This PR adds comprehensive PTY support with a well-designed architecture that addresses most critical issues from previous reviews. Error handling has improved significantly - terminal operations now wrap exceptions and return structured results. However, two critical issues remain that could cause production reliability problems.

Critical Issues

1. SSE stream listeners continue firing after enqueue failures

packages/sandbox-container/src/handlers/pty-handler.ts:361-390, 393-424 - When controller.enqueue() throws (client disconnected), the error is caught and logged but the listener keeps firing. Every subsequent PTY data event triggers another caught exception, filling logs and wasting CPU.

Fix: On enqueue error, call unsubData() and unsubExit() immediately inside the catch blocks to stop further callbacks.

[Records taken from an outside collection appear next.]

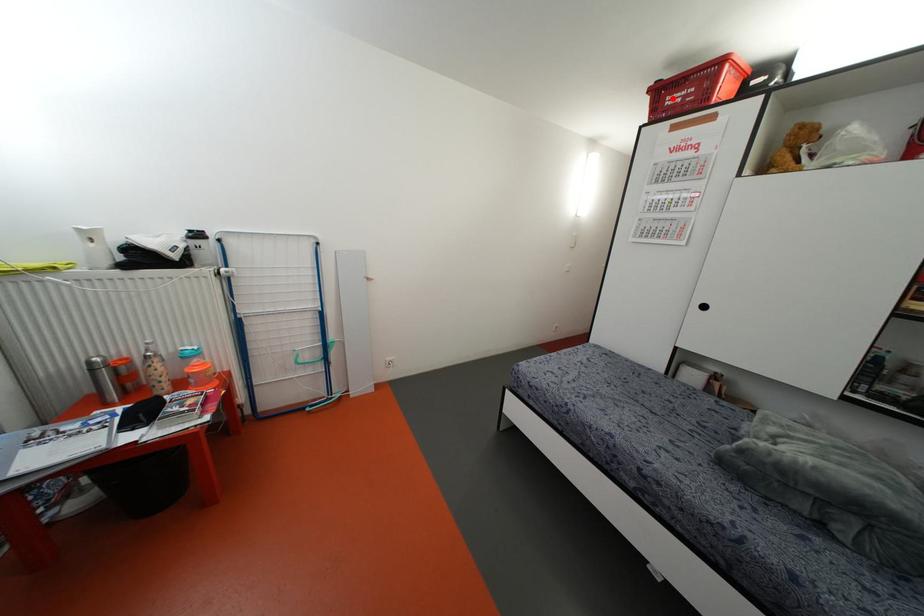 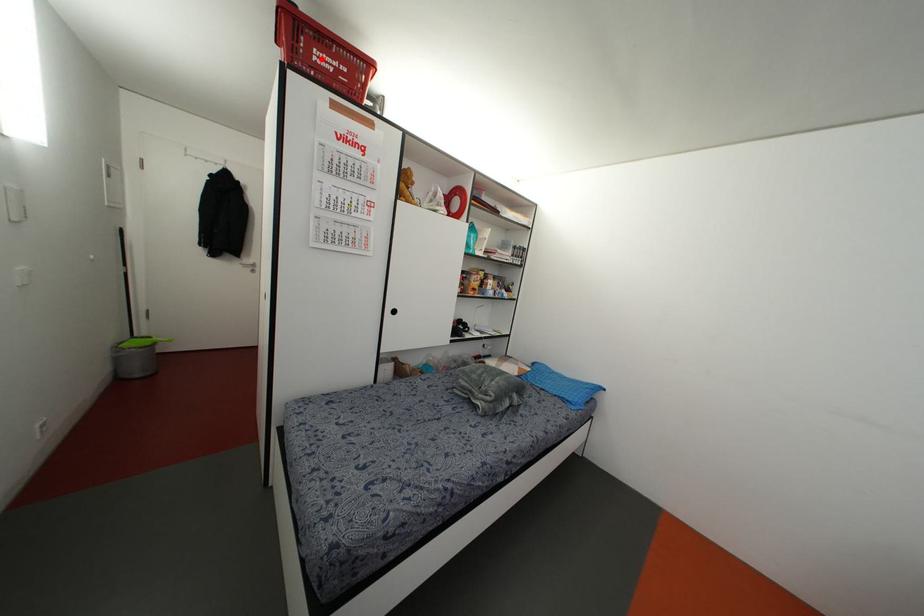 Consider the image. I am providing you with two images of the same scene from different viewpoints. A red point is marked on the first image and another point is marked on the second image. Are the points marked in image1 and image2 representing the same 3D position?

Yes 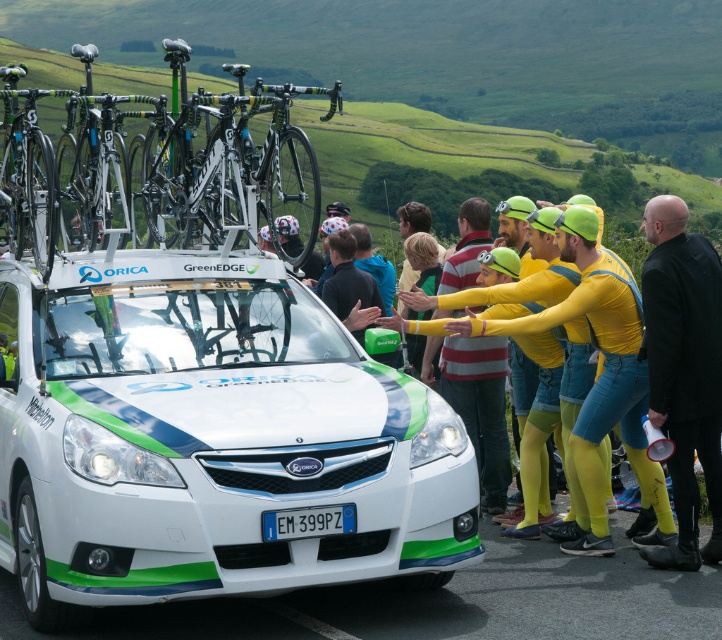 Is shiny black bike at upper left closer to camera compared to shiny black bike at left?

Yes, shiny black bike at upper left is closer to the viewer.

Which is behind, point (110, 172) or point (17, 177)?

The point (17, 177) is behind.

Who is more forward, (123, 163) or (45, 212)?

Point (45, 212)

Find the location of a particular element. This screenshot has width=722, height=640. shiny black bike at upper left is located at coordinates 156,168.

Is point (700, 406) positioned in front of point (516, 276)?

Yes, point (700, 406) is in front of point (516, 276).

Does point (682, 493) come behind point (508, 252)?

No, (682, 493) is in front of (508, 252).

The height and width of the screenshot is (640, 722). What are the coordinates of `black leather jacket at right` in the screenshot? It's located at point(682,371).

How far apart are yellow spandex at center and shiny black bike at left?

A distance of 12.00 feet exists between yellow spandex at center and shiny black bike at left.

Does point (434, 339) lie in front of point (69, 90)?

Yes, it is.

This screenshot has width=722, height=640. What are the coordinates of `yellow spandex at center` in the screenshot? It's located at coord(479,408).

2. WebSocket double-failure scenario loses user feedback

packages/sandbox-container/src/handlers/ws-adapter.ts:107-129, 133-161 - When PTY write/resize fails AND the error notification cannot be sent over WebSocket (dead connection), users receive no feedback. The operation promise never resolves/rejects, leaving users unable to distinguish between slow operations and failed operations.

This violates the core principle: users must always know when operations fail. Consider adding request/response pattern with explicit IDs for PTY operations, or document this limitation clearly in the fire-and-forget JSDoc.

Important Issues

3. Missing critical test coverage

The primary use case - WebSocket PTY integration - has zero E2E test coverage. The collaborative-terminal example shows this is the intended production pattern, yet tests only cover HTTP fallback. Also missing:

  • Disconnect timeout behavior (resource leak risk)
  • Bun.Terminal unavailability error handling
  • Session attachment conflict unit test

See the pr-test-analyzer agent report for detailed severity ratings. At minimum, add WebSocket PTY E2E test before merge.

Positive Changes

  • terminal.write() and resize() now wrapped in try-catch with structured error returns
  • proc.exited has both .then() and .catch() handlers
  • Listeners properly cleaned up in cancel() callback (SSE streams)
  • No any types - proper BunTerminal interface defined
  • Error messages are clear and actionable

Verdict

Fix SSE listener cleanup (critical #1) and either fix or clearly document the WebSocket double-failure scenario (critical #2). Add at minimum the WebSocket PTY E2E test. The architectural foundation is solid, but these reliability issues could create difficult-to-debug production problems.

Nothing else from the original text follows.